▶ [WHAT TO DO]: Look below for the lines from the one with "Certifications and Quality Assurance" to the one with "standards and holds various certifications to", and copy exactly those lines, both ends included.

%%

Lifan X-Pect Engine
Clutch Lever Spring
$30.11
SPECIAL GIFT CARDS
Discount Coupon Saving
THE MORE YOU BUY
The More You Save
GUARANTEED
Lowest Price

%%
%%

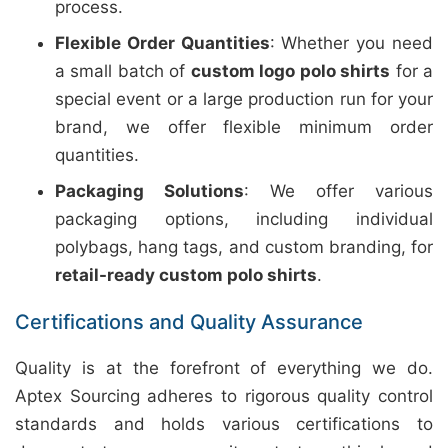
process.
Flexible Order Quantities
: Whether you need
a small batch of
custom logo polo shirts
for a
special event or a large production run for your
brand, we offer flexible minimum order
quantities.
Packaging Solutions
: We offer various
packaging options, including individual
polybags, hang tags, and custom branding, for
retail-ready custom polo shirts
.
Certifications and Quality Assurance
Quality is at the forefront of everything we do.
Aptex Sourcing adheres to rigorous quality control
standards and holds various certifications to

%%

▶ [YOUR SOLUTION]:
Certifications and Quality Assurance
Quality is at the forefront of everything we do.
Aptex Sourcing adheres to rigorous quality control
standards and holds various certifications to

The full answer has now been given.